Top row left: intensity function for a seasonal infection shown in units of exposures per week. Top row right: generalised logistic curves giving the risk scalings for \(l=1\) and \(u=1.5,2,3,4\). Bottom row left: example of an individual’s exposures shown in blue, with red centre indicating an infection developed following exposure. Bottom row right: corresponding 25OHD status at exposure, shown as a function of the probability of infection for that status level.

Summary of simulation steps

Before progressing further, we give an overall summary of the generative model of exposures and infections. Consider individual i and let \(T_{1},\dots ,T_{M}\) denote the times at which they are exposed. Exposure times only within the time frame of the trial are used: \(\tau _{\mathrm{start}} < T_k \le \tau _{\mathrm{end}}\), \(k=1,\dots , M\).

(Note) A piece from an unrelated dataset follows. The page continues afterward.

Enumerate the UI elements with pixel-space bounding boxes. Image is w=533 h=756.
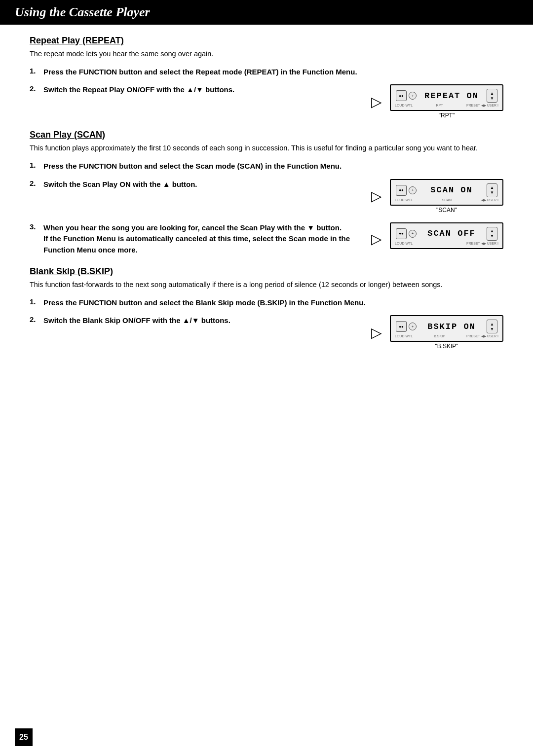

$$ \begin{array}{*{20}l} {T_{1} , \ldots ,T_{M} \sim {\text{NHPP}}(\lambda (t))} \hfill & {{\text{simulate}}\;{\text{individual's}}\;{\text{exposure}}\;{\text{times}}} \hfill \\ {L_{k} = V_{i} (T_{k} )} \hfill & {{\text{find their status }}k = 1, \ldots , M} \hfill \\ {P_{k} = p_{0} g(L_{k} )} \hfill & {{\text{get the probability of infection after exposure }}k = 1, \ldots , M} \hfill \\ {I_{k} \sim {\text{Bernoulli}}(P_{k} )} \hfill & {{\text{simulate whether infection is developed from exposure }}k = 1, \ldots ,M.} \hfill \\ \end{array} $$

In the case of infections (\(I_k=1\)), one may also wish to impose a non-susceptible period, for example, an exponentially distributed amount of time where the infected individual is not susceptible to a new infection. The package SimVitD provides this option. S.3 in the supplementary material gives a glossary of all parameters involved in the simulation.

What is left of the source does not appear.